During the presentation, Greg Brockman again mentioned the vision of a "super application" – a unified service that would combine ChatGPT, Codex, and an AI browser into a single tool for enterprise customers. This concept is not new; OpenAI has been talking about it for a long time, and according to management, GPT-5.5 brings it closer. Elon Musk also has a similar goal with his X platform, so the race for a universal AI interface seems to be culminating.

With increasing capabilities comes greater responsibility. OpenAI classified the biological and cyber capabilities of GPT-5.5 as "high" according to its Preparedness Framework. The model did not show a critical level of risk, but the security team tightened classifiers for cyber misuse. At the same time, the company launched a Bio Bug Bounty with a reward of 25,000 USD for researchers who can find a universal way to bypass the model's biological security filters.

For verified defensive security teams, the Trusted Access for Cyber program is available, which allows the use of GPT-5.5 with fewer restrictions for legitimate security work. OpenAI also collaborates with government partners on critical infrastructure protection.

What this means for Czechia and Europe

For Czech users, the key information is that GPT-5.5 is available directly in ChatGPT, which supports the Czech language. They do not have to rely on unofficial translations or local proxies. For Czech companies and developers, integration in Codex may be particularly interesting, where the model can autonomously navigate software code and documentation.

At the European level, however, the deployment of such powerful models is subject to the EU AI Act. OpenAI states that API deployment requires additional safety and security requirements, which may mean that some enterprise features will initially be available more slowly in the EU than in the USA. Nevertheless, this is a full global rollout, not a regionally limited beta version.

Long Context and Scientific Use

GPT-5.5 significantly improved its performance with long texts. On the Graphwalks BFS with a million token context test, it achieved 45.4%, while GPT-5.4 had only 9.4%. This means the model can work more efficiently with extensive codebases, legal documents, or scientific datasets.

Scientists among external testers are reporting the most significant change in model usage. Immunologist Derya Unutmaz from Jackson Laboratory used GPT-5.5 Pro to analyze gene expression from 62 samples with almost 28 thousand genes and generated a research report that, according to his estimate, would have taken his team months. Mathematician Bartosz Naskręcki from the Adam Mickiewicz University in Poland built an application for algebraic geometry using Codex from a single prompt in 11 minutes.

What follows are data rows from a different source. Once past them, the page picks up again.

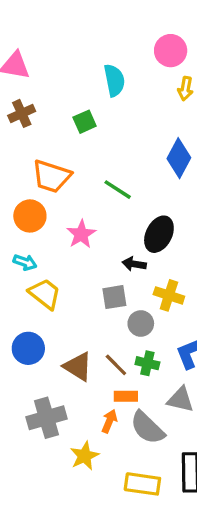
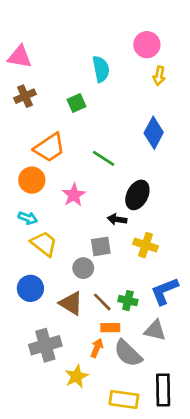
orange trapezoid: (51, 176) -> (49, 148), turned -52
gray circle: (141, 324) -> (83, 268), moved

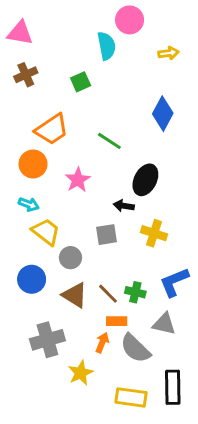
pink circle: (147, 45) -> (130, 20), moved
yellow arrow: (159, 76) -> (168, 53), turned -108
gray circle: (83, 268) -> (70, 258), moved

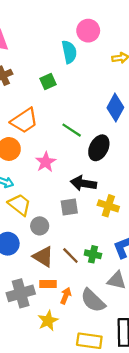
black ellipse: (145, 180) -> (99, 148), moved
black arrow: (124, 206) -> (83, 183), size x1.5
orange rectangle: (117, 321) -> (48, 284), moved

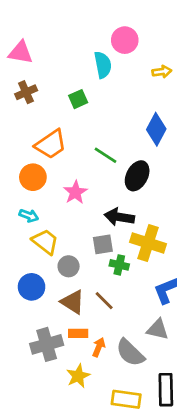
yellow cross: (108, 206) -> (148, 243), size x1.4
green cross: (93, 254) -> (119, 265), moved

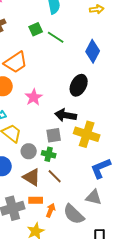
green line: (106, 155) -> (56, 37), moved
green cross: (119, 265) -> (49, 154), moved

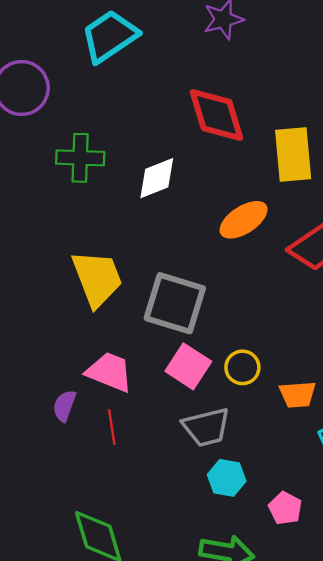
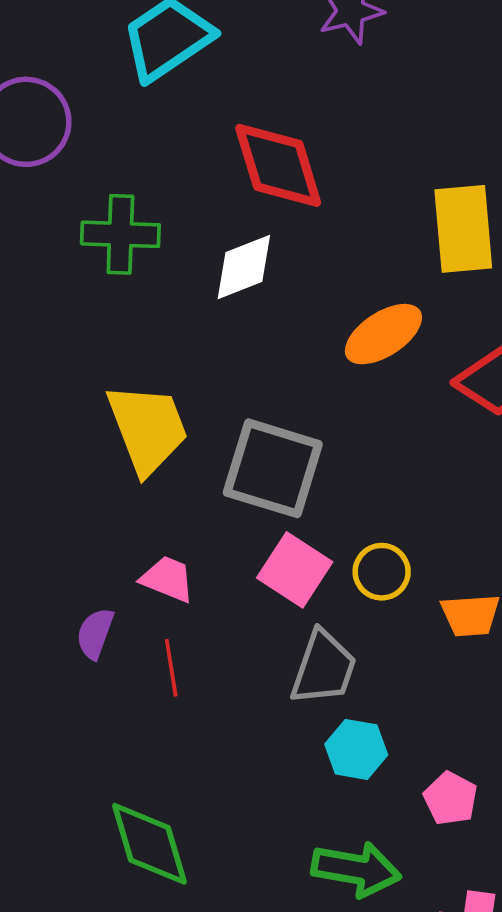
red diamond: (217, 115) -> (278, 165), moved
pink trapezoid: (109, 372) -> (168, 579), size x0.7
gray trapezoid: (206, 427) -> (324, 668), turned -57

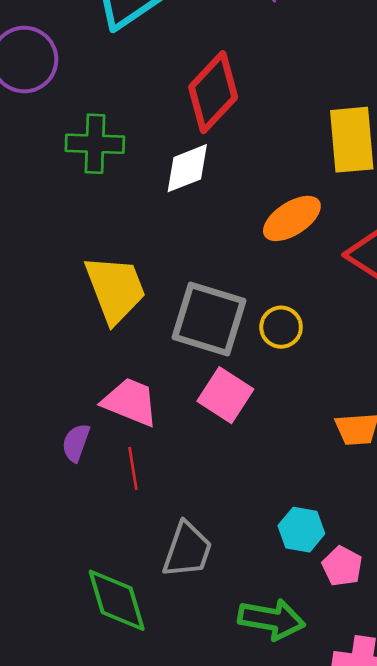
red diamond: (278, 165) -> (213, 92), turned 60
yellow circle: (382, 572) -> (281, 327), moved
pink trapezoid: (168, 579) -> (130, 402), size x1.4
gray trapezoid: (324, 668) -> (187, 550), moved
cyan hexagon: (356, 749) -> (301, 530), moved

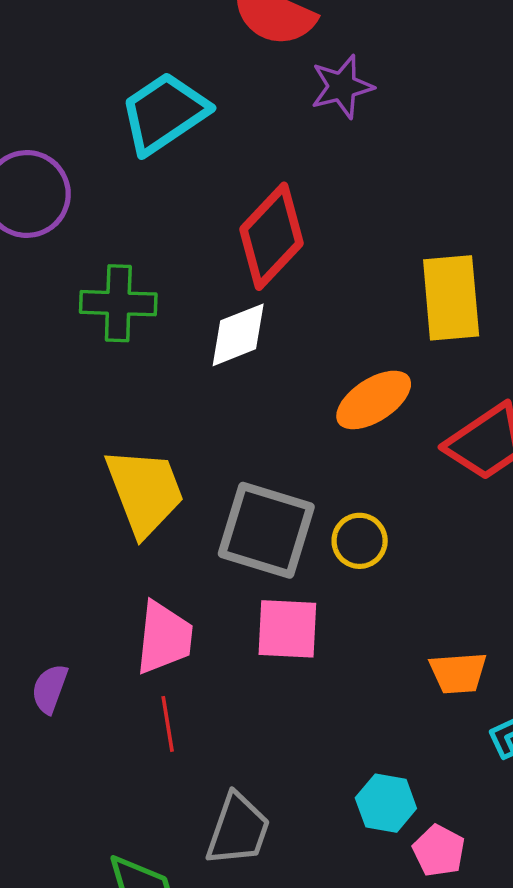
pink square: (225, 395) -> (287, 629), turned -30
pink trapezoid: (130, 402) -> (164, 638), turned 74
purple semicircle: (76, 443) -> (50, 689), moved

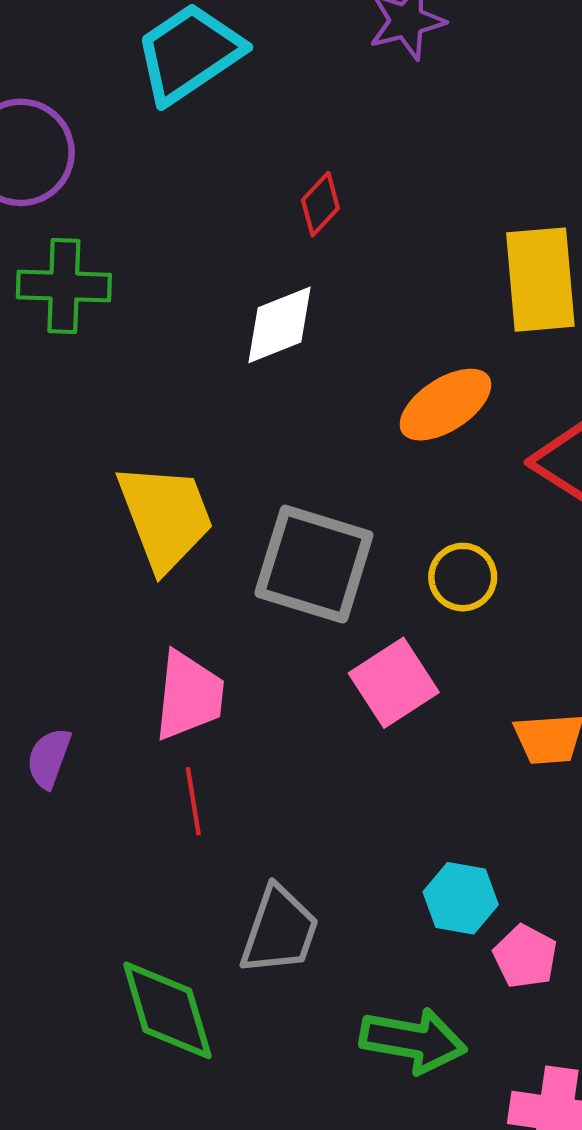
red diamond: (272, 236) -> (320, 204), size x0.5
green cross: (118, 303) -> (64, 286), moved
yellow circle: (360, 541) -> (463, 577), moved
pink square: (287, 629) -> (394, 683), moved, turned -36

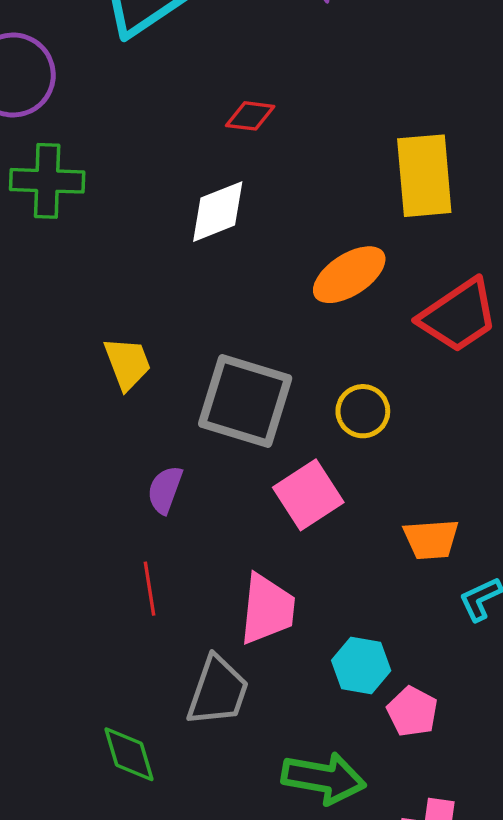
red diamond: (320, 204) -> (250, 116), turned 54
yellow trapezoid: (165, 517) -> (127, 363), size x0.6
pink trapezoid: (189, 696) -> (267, 609), moved
purple semicircle: (49, 758) -> (165, 490), moved
green diamond: (167, 1010) -> (129, 754), size x0.7

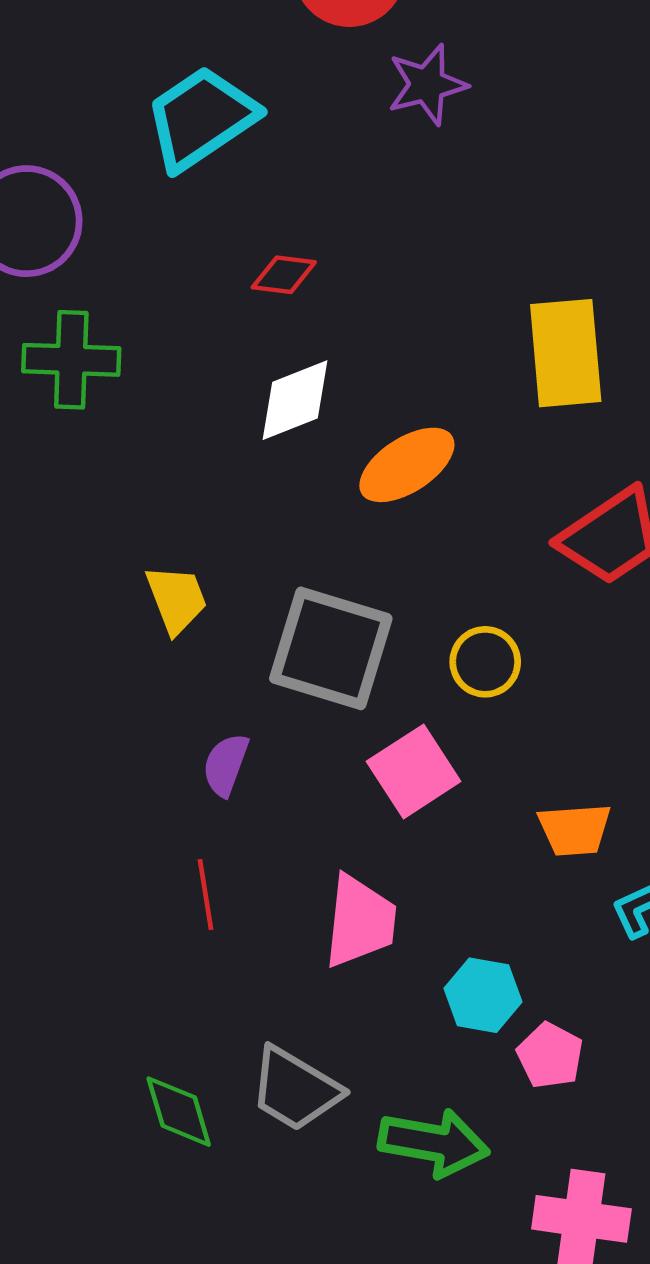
red diamond: (250, 116) -> (284, 275), moved
orange ellipse: (349, 275) -> (407, 465), moved
gray trapezoid: (218, 691) -> (295, 1089), moved, turned 102

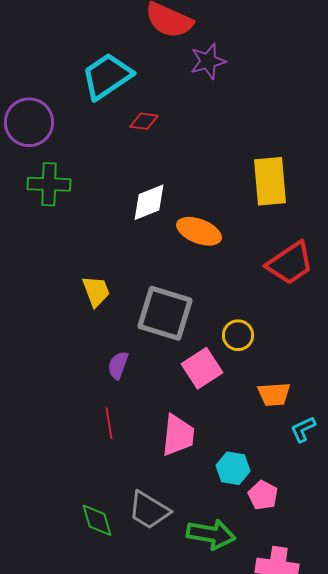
red diamond: (284, 275) -> (144, 121), moved
orange ellipse: (407, 465) -> (199, 231), turned 54
yellow circle: (485, 662) -> (238, 335), moved

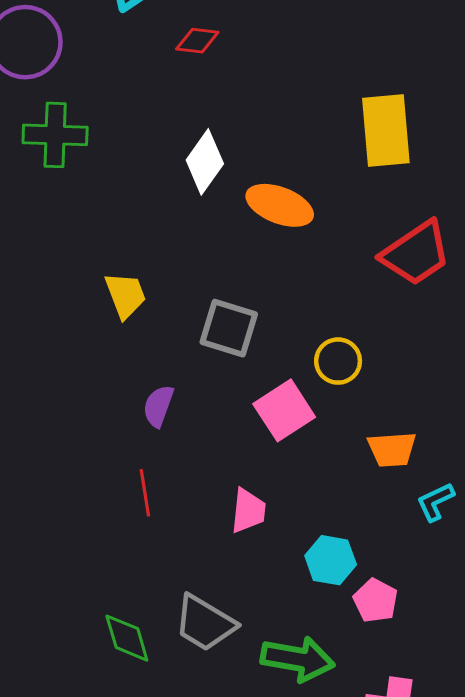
white diamond: (149, 202) -> (205, 162), turned -33
gray square: (165, 313) -> (229, 328), size x0.7
pink trapezoid: (178, 435) -> (248, 511), size x0.7

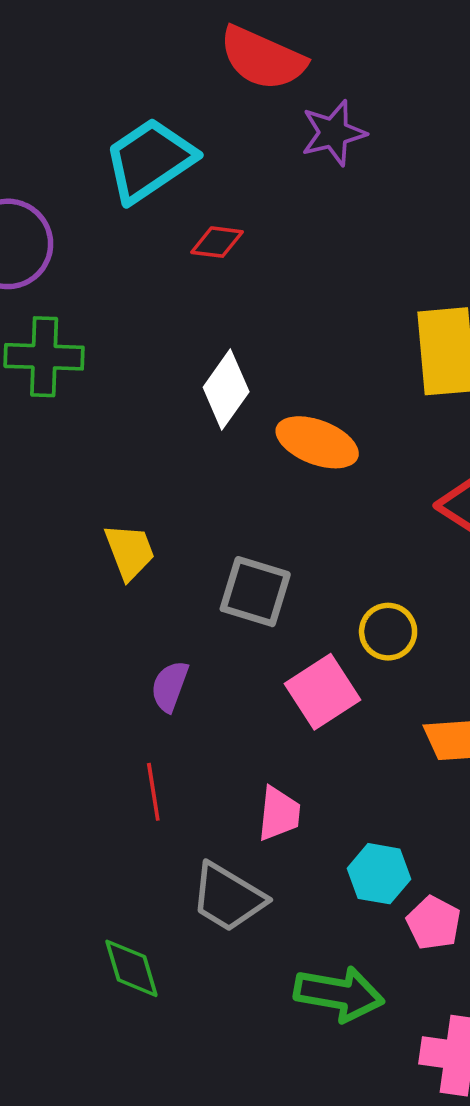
gray trapezoid: (205, 623) -> (228, 897), moved

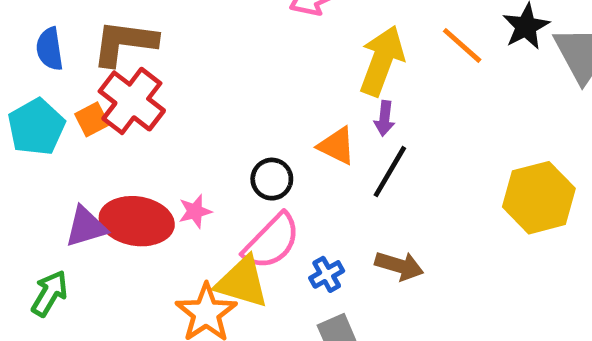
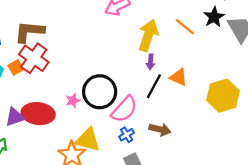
orange triangle: (337, 146) -> (178, 77), moved
black circle: (272, 179) -> (100, 92), size x1.8
pink star: (195, 211) -> (73, 101), moved
pink semicircle: (272, 241) -> (124, 109), moved

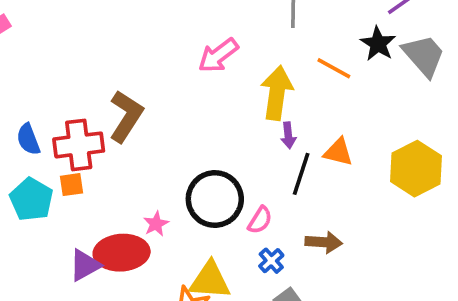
brown L-shape: (29, 32) -> (126, 116), moved, turned 128
red cross: (34, 58) -> (79, 145), moved, turned -32
orange square: (16, 67) -> (71, 185), turned 32
pink star: (73, 101) -> (156, 224), moved
pink semicircle: (124, 109) -> (260, 220), size x0.6

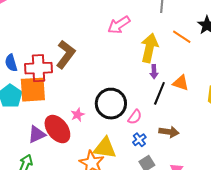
orange square: (71, 185) -> (33, 90), size x2.0
red ellipse: (122, 253) -> (57, 129), turned 52

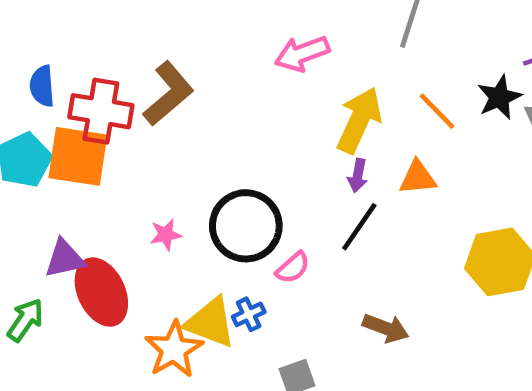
orange triangle: (181, 83) -> (418, 178), moved, turned -36
red ellipse: (57, 129) -> (101, 292), moved
brown arrow: (169, 132) -> (386, 328), moved
blue cross: (139, 140) -> (249, 314), moved

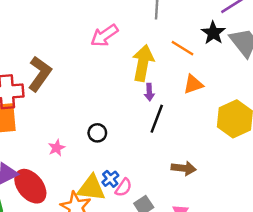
orange triangle: (418, 178) -> (193, 84), moved
black circle: (246, 226) -> (97, 133), size x0.5
pink semicircle: (293, 268) -> (123, 187), moved

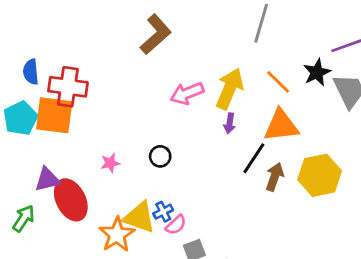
pink arrow: (104, 35) -> (187, 93), moved
brown L-shape: (40, 74) -> (156, 34), moved
orange triangle: (193, 84) -> (281, 126), size x1.5
black line: (157, 119) -> (254, 158), moved
brown arrow: (184, 168) -> (275, 177), moved, turned -90

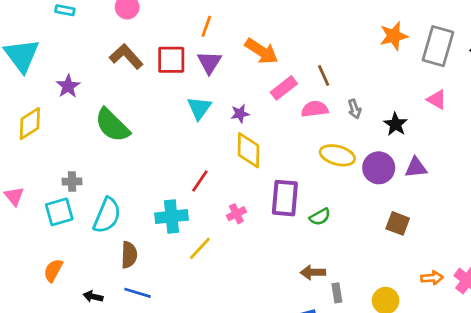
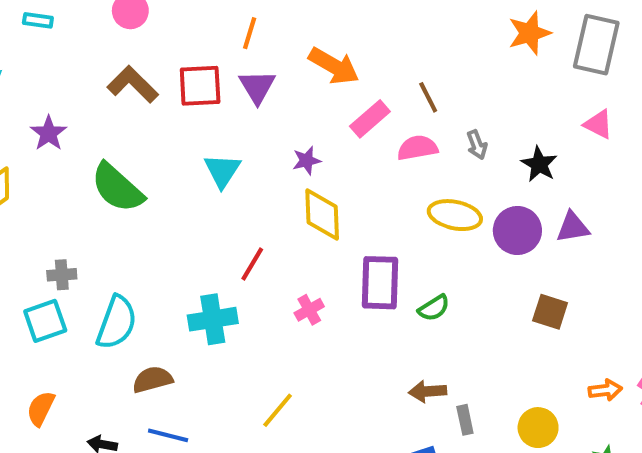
cyan triangle: (199, 108) -> (222, 171), moved
yellow line: (200, 248) -> (278, 410), moved
brown semicircle: (129, 255) -> (152, 379), turned -104

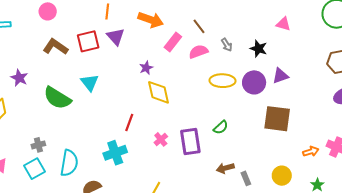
cyan triangle: (222, 171) -> (90, 82), moved
purple rectangle: (380, 283) -> (190, 142), moved
brown square: (550, 312) -> (277, 119), size x1.6

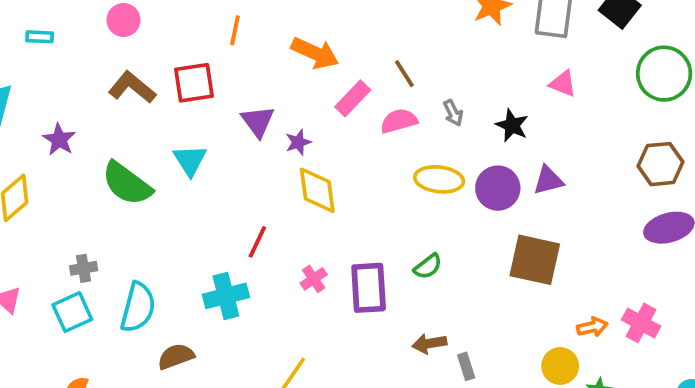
purple triangle: (116, 37) -> (258, 121), moved
yellow circle: (282, 176) -> (560, 366), moved

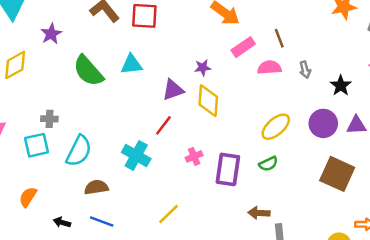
purple triangle: (258, 121) -> (173, 90), moved, turned 35
cyan triangle: (190, 160) -> (131, 64), turned 45
yellow ellipse: (439, 179) -> (276, 127), moved, turned -60
cyan cross: (226, 296) -> (136, 156), turned 32

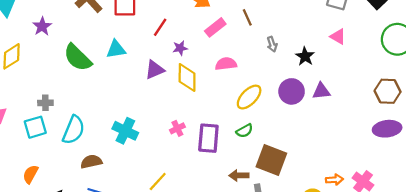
pink semicircle: (269, 68) -> (226, 64), moved
red line: (163, 125) -> (160, 27), moved
brown square: (337, 174) -> (271, 160), moved

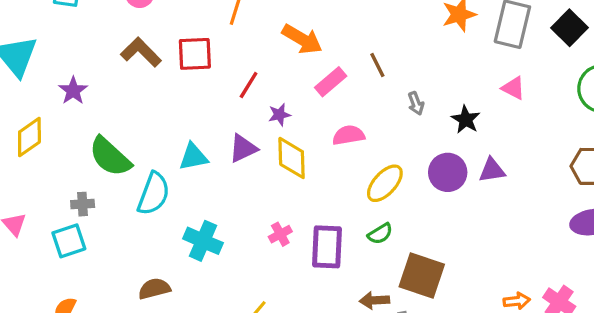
cyan triangle: (116, 49) -> (193, 157), moved
green semicircle: (78, 58) -> (110, 157), moved
cyan semicircle: (74, 130) -> (154, 194), moved

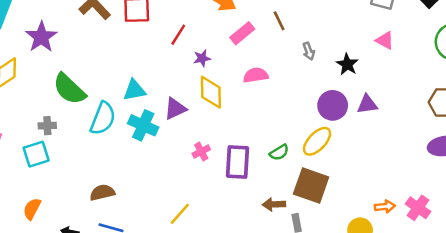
purple star: (73, 91) -> (41, 37), size x1.4
purple triangle: (243, 148) -> (175, 109), moved
yellow ellipse: (385, 183) -> (317, 141), moved
cyan cross: (203, 241) -> (143, 125), moved

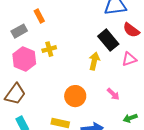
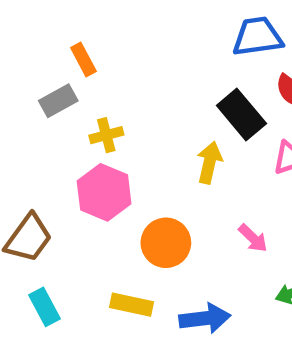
gray rectangle: (19, 31) -> (58, 101), moved
pink hexagon: (24, 59) -> (104, 192), moved

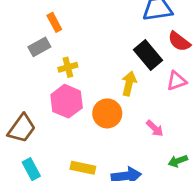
orange circle: (166, 243) -> (107, 113), moved

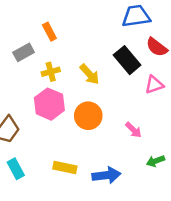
orange rectangle: (54, 22) -> (49, 32), moved
yellow arrow: (129, 84) -> (90, 74), moved, turned 125

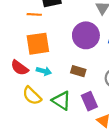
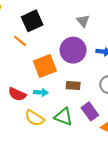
orange line: (34, 14) -> (20, 41), turned 48
orange square: (38, 44) -> (45, 66), moved

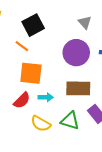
orange square: (45, 66) -> (31, 73), moved, turned 30
brown rectangle: (73, 85) -> (78, 88), size x1.6
red semicircle: (17, 94) -> (22, 100), turned -66

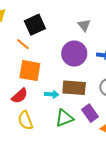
cyan arrow: (46, 97) -> (52, 94), moved
green triangle: (70, 121) -> (64, 118), turned -42
yellow semicircle: (41, 124) -> (25, 120), moved, turned 36

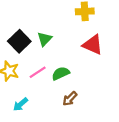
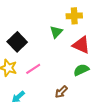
green triangle: (45, 39) -> (56, 32), moved
green semicircle: (61, 73) -> (81, 70), moved

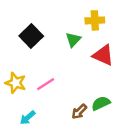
black square: (17, 42) -> (31, 36), moved
green semicircle: (81, 70) -> (101, 103), moved

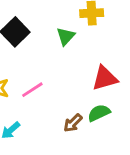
red triangle: (103, 55) -> (105, 78), moved, turned -40

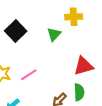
green semicircle: (99, 113) -> (79, 92), turned 112

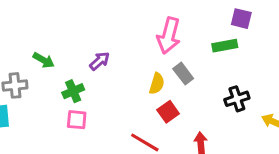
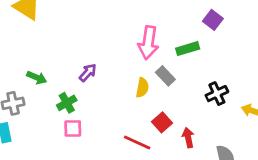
purple square: (241, 19) -> (213, 20), turned 30
green rectangle: (225, 46) -> (188, 49), moved
red square: (168, 112) -> (162, 122), moved

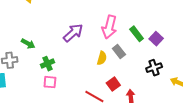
purple square: (213, 20) -> (156, 39), moved
green rectangle: (188, 49) -> (137, 34), turned 63
purple arrow: (88, 73) -> (73, 33), moved, size x1.5

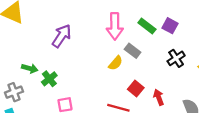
purple arrow: (73, 33) -> (62, 36), moved
yellow semicircle: (102, 58) -> (116, 63), turned 40
green cross: (48, 64) -> (49, 79), moved

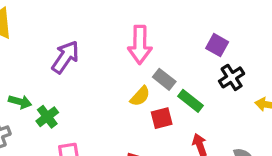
green rectangle: (147, 26) -> (190, 101), moved
black cross: (176, 58) -> (232, 77), moved
red square: (136, 88) -> (162, 118), moved, turned 35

Such examples suggest that GPT-5.5 is not just a better chatbot, but a tool that can genuinely accelerate scientific research – from biology through mathematics to drug development.

What is the difference between GPT-5.5 and GPT-5.5 Pro?

GPT-5.5 Pro is the same model, but it runs with a higher computational budget (parallel test time compute), which allows it to solve more difficult tasks with greater accuracy. It is only available to Pro, Business, and Enterprise subscribers. In the BrowseComp benchmark, for example, it achieves 90.1% compared to 84.4% for the standard version.

When will GPT-5.5 be available via API?

OpenAI announced that GPT-5.5 and GPT-5.5 Pro will arrive in the API "very soon". An exact date has not been set. API deployment requires additional security checks, so developers should monitor official announcements.

Should I be concerned about biological or cyber misuse of the model?

OpenAI classified these capabilities as "high" but not "critical". The company has tightened security filters, launched a bug bounty program, and offers broader access to verified defensive teams. For ordinary users in Czechia, this means the model has stronger protections that do not restrict legal use.